The scene however return the following error:
QGraphicsScene::addItem: item has already been added to this scene
I don't quite understand why the scene thinks the items are the same while they have different addresses. Is there any way to solve this issue?
EDIT:
If possible I would like to do this without modifying the code of classes derived from QGraphicsItem, since this is a group work and I would not like to bug other functionalities.
If you look at the class definition inside qgraphicsitem.h, you'll see the following:
private:
Q_DISABLE_COPY(QGraphicsItem)
Q_DECLARE_PRIVATE(QGraphicsItem)
What this means is that, by design, you are not supposed to copy a QGraphicsItem, each object is supposed to be unique.
EDIT:
I would imagine that the reason that you are denied the copying ability is because QGraphicsItem follows the Composite Design Pattern. Creating a copy of a single object that has child items would result in child items having more than one parent. To get round that, you'd have to not only copy the item you're interested in but every child in the child hierarchy as well. For very large hierarchies, this can become a very time-consuming operation.

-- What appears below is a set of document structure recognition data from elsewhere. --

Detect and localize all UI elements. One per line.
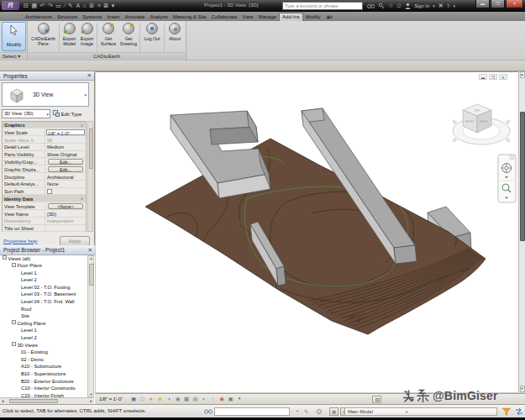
close-hidden-icon[interactable]: ⊠	[103, 1, 108, 11]
lock-view-icon[interactable]: ◐	[201, 395, 207, 402]
tree-item[interactable]: Level 04 - T.O. Fnd. Wall	[0, 298, 87, 306]
tab-collaborate[interactable]: Collaborate	[209, 13, 240, 21]
export-model-button[interactable]: Export Model	[60, 22, 78, 52]
tree-item[interactable]: Level 2	[0, 334, 87, 342]
measure-icon[interactable]: ∕	[64, 1, 65, 11]
tab-annotate[interactable]: Annotate	[122, 13, 147, 21]
visual-style-icon[interactable]: ●	[148, 395, 155, 402]
redo-icon[interactable]: ↷	[48, 1, 53, 11]
view-close-icon[interactable]: ✕	[499, 74, 507, 80]
get-surface-button[interactable]: Get Surface	[98, 22, 118, 52]
text-icon[interactable]: A	[76, 1, 80, 11]
tree-item[interactable]: A10 - Substructure	[0, 363, 87, 370]
modify-button[interactable]: Modify	[2, 22, 26, 51]
search-input[interactable]: Type a keyword or phrase	[282, 2, 363, 10]
tree-item[interactable]: −Floor Plans	[0, 262, 87, 270]
rendering-icon[interactable]: ◉	[175, 395, 181, 402]
edit-button[interactable]: Edit...	[48, 159, 83, 165]
properties-scrollbar[interactable]	[87, 121, 93, 232]
minimize-button[interactable]: ▬	[475, 0, 490, 8]
cadtoearth-pane-button[interactable]: CADtoEarth Pane	[29, 22, 58, 52]
workset-field[interactable]	[214, 407, 290, 416]
vscroll-up-icon[interactable]: ▲	[520, 71, 525, 78]
tree-item[interactable]: B20 - Exterior Enclosure	[0, 378, 87, 386]
3dview-icon[interactable]: ⌂	[83, 1, 87, 11]
navigation-bar[interactable]	[498, 155, 516, 202]
view-minimize-icon[interactable]: ▬	[479, 74, 487, 80]
tree-item[interactable]: Level 2	[0, 276, 87, 284]
scroll-down-icon[interactable]: ▼	[88, 392, 94, 396]
communication-icon[interactable]: ✩	[396, 3, 402, 9]
more-icon[interactable]: ▾	[236, 395, 243, 402]
shadows-icon[interactable]: ◑	[165, 395, 172, 402]
open-icon[interactable]: ⊟	[24, 1, 29, 11]
tab-manage[interactable]: Manage	[255, 13, 279, 21]
tree-item[interactable]: −Views (all)	[0, 255, 87, 263]
crop-view-icon[interactable]: ▦	[183, 395, 190, 402]
worksharing-display-button[interactable]	[372, 396, 381, 403]
property-row[interactable]: View Scale1/8" = 1'-0"	[3, 129, 86, 136]
viewport-vertical-scrollbar[interactable]: ▲ ▼	[518, 71, 525, 392]
help-dropdown-icon[interactable]: ▾	[454, 3, 456, 8]
crop-region-icon[interactable]: ▤	[192, 395, 199, 402]
log-out-button[interactable]: Log Out	[141, 22, 163, 52]
tree-item[interactable]: B10 - Superstructure	[0, 370, 87, 378]
sign-in-label[interactable]: Sign In	[414, 3, 429, 8]
tree-horizontal-scrollbar[interactable]: ◄ ►	[0, 397, 94, 404]
property-row[interactable]: Detail LevelMedium	[3, 144, 86, 151]
close-button[interactable]: ✕	[506, 0, 523, 8]
worksets-glasses-icon[interactable]	[204, 408, 213, 415]
tab-structure[interactable]: Structure	[55, 13, 80, 21]
viewcube[interactable]: TOP FRONT RIGHT	[453, 104, 510, 144]
workset-minus-icon[interactable]: -	[291, 408, 293, 413]
undo-icon[interactable]: ↶	[40, 1, 45, 11]
property-row[interactable]: Title on Sheet	[3, 225, 86, 233]
signin-dropdown-icon[interactable]: ▾	[433, 3, 435, 8]
print-icon[interactable]: ▭	[55, 1, 61, 11]
vscroll-thumb[interactable]	[520, 112, 525, 241]
tree-vertical-scrollbar[interactable]: ▲ ▼	[87, 255, 94, 397]
save-icon[interactable]: ▦	[31, 1, 37, 11]
sun-path-icon[interactable]: ◆	[157, 395, 164, 402]
tree-item[interactable]: Roof	[0, 306, 87, 313]
tab-insert[interactable]: Insert	[104, 13, 122, 21]
tree-item[interactable]: Level 03 - T.O. Basement	[0, 291, 87, 298]
view-restore-icon[interactable]: ❐	[489, 74, 497, 80]
help-icon[interactable]: ?	[447, 3, 450, 9]
type-selector-dropdown-icon[interactable]: ▾	[84, 92, 87, 97]
property-row[interactable]: Graphic Displa...Edit...	[3, 165, 86, 173]
tree-item[interactable]: 01 - Existing	[0, 349, 87, 356]
schedule-icon[interactable]: ≡	[97, 1, 101, 11]
tree-expander-icon[interactable]: −	[3, 255, 7, 260]
scroll-left-icon[interactable]: ◄	[1, 399, 4, 403]
view-template-button[interactable]: <None>	[48, 203, 83, 209]
tab-add-ins[interactable]: Add-Ins	[279, 13, 303, 21]
property-row[interactable]: Default Analys...None	[3, 181, 86, 188]
key-icon[interactable]	[378, 3, 385, 9]
about-button[interactable]: About	[165, 22, 184, 52]
tree-expander-icon[interactable]: −	[12, 263, 16, 267]
tree-expander-icon[interactable]: −	[12, 342, 16, 346]
exchange-icon[interactable]: ✕	[438, 3, 444, 9]
tab-massing-site[interactable]: Massing & Site	[171, 13, 209, 21]
tree-item[interactable]: C10 - Interior Constructio	[0, 385, 87, 392]
property-row[interactable]: View Template<None>	[3, 202, 86, 210]
select-toggle-icon[interactable]	[514, 407, 524, 416]
toposurface[interactable]	[145, 139, 486, 334]
tree-item[interactable]: 02 - Demo	[0, 356, 87, 364]
tree-item[interactable]: Site	[0, 312, 87, 320]
section-icon[interactable]: ⊞	[89, 1, 94, 11]
tree-item[interactable]: Level 1	[0, 327, 87, 334]
3d-view-canvas[interactable]: TOP FRONT RIGHT	[96, 71, 519, 392]
gear-icon[interactable]	[316, 408, 323, 415]
switch-windows-icon[interactable]: ▾	[112, 1, 115, 11]
scroll-up-icon[interactable]: ▲	[88, 256, 94, 260]
tab-systems[interactable]: Systems	[80, 13, 104, 21]
revit-logo-icon[interactable]: R	[2, 1, 19, 10]
apply-button[interactable]: Apply	[60, 236, 90, 246]
editable-only-icon[interactable]: ✎	[304, 408, 308, 414]
property-row[interactable]: Visibility/Grap...Edit...	[3, 158, 86, 165]
section-row[interactable]: Graphics∧	[3, 122, 86, 129]
property-row[interactable]: Parts VisibilityShow Original	[3, 151, 86, 159]
filter-icon[interactable]	[501, 407, 512, 416]
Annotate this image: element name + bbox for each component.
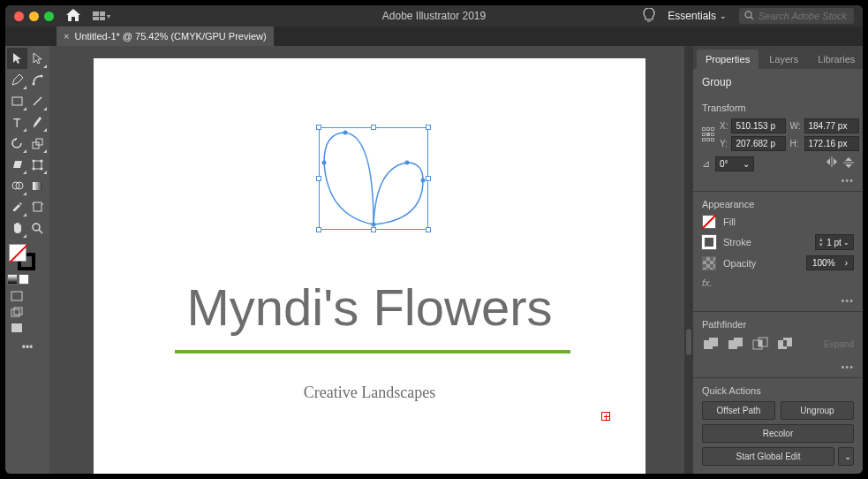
eyedropper-tool[interactable] <box>7 196 27 217</box>
svg-rect-24 <box>14 308 22 315</box>
flip-vertical-icon[interactable] <box>843 156 854 171</box>
draw-modes <box>7 274 48 285</box>
stroke-swatch-icon[interactable] <box>702 235 716 249</box>
document-tab[interactable]: × Untitled-1* @ 75.42% (CMYK/GPU Preview… <box>57 27 274 46</box>
search-input[interactable] <box>759 11 849 21</box>
eraser-tool[interactable] <box>7 154 27 175</box>
h-field[interactable] <box>804 136 859 151</box>
fx-label[interactable]: fx. <box>702 276 854 290</box>
selected-group[interactable] <box>319 127 428 230</box>
direct-selection-tool[interactable] <box>27 48 48 69</box>
flip-horizontal-icon[interactable] <box>826 156 838 171</box>
tab-layers[interactable]: Layers <box>760 49 807 69</box>
pathfinder-more-button[interactable]: ••• <box>693 360 863 377</box>
search-box[interactable] <box>739 8 854 24</box>
maximize-window-button[interactable] <box>44 11 54 21</box>
offset-path-button[interactable]: Offset Path <box>702 401 775 420</box>
transform-title: Transform <box>702 103 854 113</box>
workspace-switcher[interactable]: Essentials ⌄ <box>668 10 727 22</box>
draw-behind[interactable] <box>7 304 26 320</box>
hand-tool[interactable] <box>7 217 27 239</box>
x-field[interactable] <box>731 118 786 133</box>
pen-tool[interactable] <box>7 69 27 90</box>
pathfinder-unite-icon[interactable] <box>702 335 720 353</box>
rectangle-tool[interactable] <box>7 90 27 111</box>
curvature-tool[interactable] <box>27 69 48 90</box>
opacity-label[interactable]: Opacity <box>723 258 756 269</box>
svg-rect-9 <box>34 161 42 169</box>
y-field[interactable] <box>731 136 786 151</box>
svg-rect-40 <box>783 340 787 346</box>
zoom-tool[interactable] <box>27 217 48 239</box>
selection-tool[interactable] <box>7 48 27 69</box>
canvas-area[interactable]: Myndi's Flowers Creative Landscapes <box>49 46 684 474</box>
edit-toolbar-button[interactable]: ••• <box>7 341 48 354</box>
reference-point-selector[interactable] <box>702 127 714 143</box>
fill-swatch[interactable] <box>9 244 26 262</box>
svg-point-10 <box>33 159 35 162</box>
main-area: T <box>5 46 863 474</box>
minimize-window-button[interactable] <box>29 11 39 21</box>
stroke-weight-field[interactable]: ▴▾ 1 pt⌄ <box>815 234 854 250</box>
stroke-label[interactable]: Stroke <box>723 237 751 247</box>
close-tab-icon[interactable]: × <box>64 31 69 42</box>
svg-point-0 <box>745 11 751 18</box>
draw-normal[interactable] <box>7 288 26 304</box>
gradient-tool[interactable] <box>27 175 48 196</box>
pathfinder-title: Pathfinder <box>702 319 854 330</box>
stepper-icon[interactable]: ▴▾ <box>819 237 823 247</box>
opacity-field[interactable]: 100%› <box>806 255 854 270</box>
none-mode[interactable] <box>19 274 29 285</box>
shape-builder-tool[interactable] <box>7 175 27 196</box>
panel-collapse-grip[interactable] <box>686 329 691 355</box>
scale-tool[interactable] <box>27 133 48 154</box>
arrange-documents-button[interactable]: ▾ <box>93 11 110 20</box>
home-icon[interactable] <box>66 9 80 24</box>
global-edit-options-button[interactable]: ⌄ <box>838 447 854 466</box>
recolor-button[interactable]: Recolor <box>702 424 854 443</box>
leaf-artwork <box>319 127 428 230</box>
close-window-button[interactable] <box>14 11 24 21</box>
appearance-more-button[interactable]: ••• <box>693 293 863 311</box>
tab-libraries[interactable]: Libraries <box>809 49 863 69</box>
rotate-tool[interactable] <box>7 133 27 154</box>
free-transform-tool[interactable] <box>27 154 48 175</box>
svg-point-30 <box>405 161 410 165</box>
svg-point-20 <box>33 224 40 231</box>
screen-modes <box>7 288 48 336</box>
type-tool[interactable]: T <box>7 111 27 133</box>
x-label: X: <box>720 121 728 131</box>
artboard[interactable]: Myndi's Flowers Creative Landscapes <box>94 58 645 474</box>
titlebar: ▾ Adobe Illustrator 2019 Essentials ⌄ <box>5 5 863 27</box>
fill-stroke-swatch[interactable] <box>7 242 48 272</box>
svg-point-2 <box>33 82 35 85</box>
ungroup-button[interactable]: Ungroup <box>781 401 854 420</box>
start-global-edit-button[interactable]: Start Global Edit <box>702 447 834 466</box>
fill-swatch-icon[interactable] <box>702 215 716 229</box>
panel-tabs: Properties Layers Libraries <box>693 46 863 69</box>
angle-icon: ⊿ <box>702 158 710 170</box>
lightbulb-icon[interactable] <box>643 8 655 25</box>
svg-rect-22 <box>11 292 22 300</box>
appearance-title: Appearance <box>702 199 854 209</box>
transform-more-button[interactable]: ••• <box>693 173 863 191</box>
tab-properties[interactable]: Properties <box>697 49 759 69</box>
screen-mode[interactable] <box>7 320 26 336</box>
pathfinder-intersect-icon[interactable] <box>751 335 769 353</box>
w-field[interactable] <box>804 118 859 133</box>
tagline-text[interactable]: Creative Landscapes <box>94 384 645 402</box>
panel-gutter[interactable] <box>684 46 693 474</box>
opacity-swatch-icon[interactable] <box>702 256 716 270</box>
pathfinder-minus-front-icon[interactable] <box>727 335 744 353</box>
headline-text[interactable]: Myndi's Flowers <box>94 278 645 337</box>
color-mode[interactable] <box>7 274 18 285</box>
pathfinder-exclude-icon[interactable] <box>776 335 794 353</box>
line-tool[interactable] <box>27 90 48 111</box>
artboard-tool[interactable] <box>27 196 48 217</box>
paintbrush-tool[interactable] <box>27 111 48 133</box>
svg-rect-16 <box>33 182 42 190</box>
svg-rect-17 <box>34 202 42 211</box>
divider-line[interactable] <box>175 350 570 354</box>
document-tab-title: Untitled-1* @ 75.42% (CMYK/GPU Preview) <box>74 31 266 42</box>
angle-field[interactable]: 0°⌄ <box>715 156 754 171</box>
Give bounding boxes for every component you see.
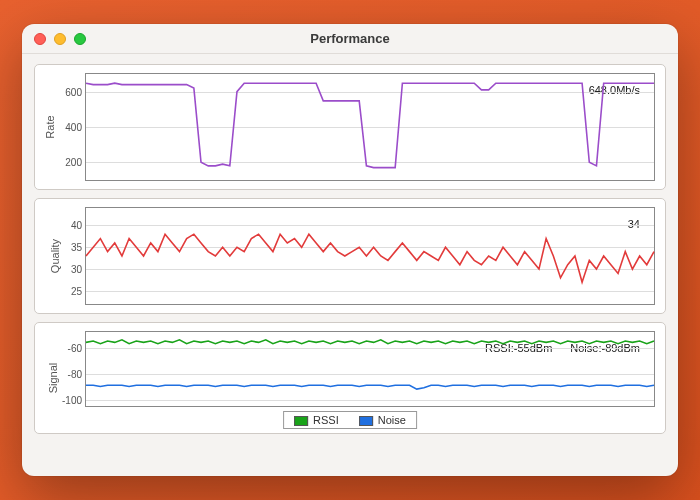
rate-ylabel: Rate xyxy=(44,115,56,138)
ytick-label: 35 xyxy=(71,242,86,253)
ytick-label: -80 xyxy=(68,368,86,379)
titlebar[interactable]: Performance xyxy=(22,24,678,54)
series-line xyxy=(86,340,654,344)
series-line xyxy=(86,234,654,282)
zoom-icon[interactable] xyxy=(74,33,86,45)
chart-series xyxy=(86,332,654,406)
window-controls xyxy=(34,33,86,45)
series-line xyxy=(86,83,654,167)
rate-plot: 648.0Mb/s 200400600 xyxy=(85,73,655,181)
chart-series xyxy=(86,74,654,180)
legend-noise: Noise xyxy=(359,414,406,426)
ytick-label: 25 xyxy=(71,285,86,296)
noise-swatch-icon xyxy=(359,416,373,426)
window-title: Performance xyxy=(22,31,678,46)
quality-plot: 34 25303540 xyxy=(85,207,655,305)
rssi-swatch-icon xyxy=(294,416,308,426)
signal-panel: Signal RSSI:-55dBm Noise:-89dBm -60-80-1… xyxy=(34,322,666,434)
ytick-label: -100 xyxy=(62,394,86,405)
series-line xyxy=(86,385,654,389)
quality-panel: Quality 34 25303540 xyxy=(34,198,666,314)
legend-noise-label: Noise xyxy=(378,414,406,426)
signal-ylabel: Signal xyxy=(47,363,59,394)
ytick-label: 40 xyxy=(71,220,86,231)
ytick-label: 200 xyxy=(65,157,86,168)
chart-series xyxy=(86,208,654,304)
ytick-label: 400 xyxy=(65,122,86,133)
legend-rssi-label: RSSI xyxy=(313,414,339,426)
rate-panel: Rate 648.0Mb/s 200400600 xyxy=(34,64,666,190)
content-area: Rate 648.0Mb/s 200400600 Quality 34 2530… xyxy=(22,54,678,476)
performance-window: Performance Rate 648.0Mb/s 200400600 Qua… xyxy=(22,24,678,476)
signal-plot: RSSI:-55dBm Noise:-89dBm -60-80-100 xyxy=(85,331,655,407)
ytick-label: 600 xyxy=(65,86,86,97)
ytick-label: -60 xyxy=(68,342,86,353)
close-icon[interactable] xyxy=(34,33,46,45)
minimize-icon[interactable] xyxy=(54,33,66,45)
signal-legend: RSSI Noise xyxy=(283,411,417,429)
legend-rssi: RSSI xyxy=(294,414,339,426)
quality-ylabel: Quality xyxy=(49,239,61,273)
ytick-label: 30 xyxy=(71,264,86,275)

If you really feel that you need to make copies, you can create a cloning factory function/class that creates a clone of the QGraphicsItem and all it's children by going through all the object's properties and transferring them to a newly created QGraphicsItem.
If this is not feasible, perhaps think about accomplishing your goal in a different way.
You really want to be using the copy constructor or the assignment operator, not malloc and memcpy. This is how you copy objects in C++:
QGraphicsItem copiedItem = *item;
The problem of copying a class by block copying its memory with malloc is that if the class contains pointers to objects or arrays, then only a shallow copy will occur.
In your case of getting pointers to a QGraphicsItem, you'll need to identify the type of item you're copying (its actual child class, not base class) and use the copy constructor. QGraphicsItem includes a function called type(), which returns an int that indicates which item it is. You can also add to this in your own derived classes by implementing the type() function. For example, from the Qt docs: -
class CustomItem : public QGraphicsItem
{
...
enum { Type = UserType + 1 };
int type() const
{
// Enable the use of qgraphicsitem_cast with this item.
return Type;
}
...
};
Alternatively, if all the classes are your own type, you could use your own system.
Once you know the type, you can then copy the item with its copy constructor: -
// Example, assuming type denotes a QGraphicsItemRect
QGraphicsItemRect rect = (*originalRect);
Note that if you have inherited from QGraphicsItem and added members that are pointers, you'll need to add your own copy constructor to ensure a deep copy occurs, instead of a shallow copy.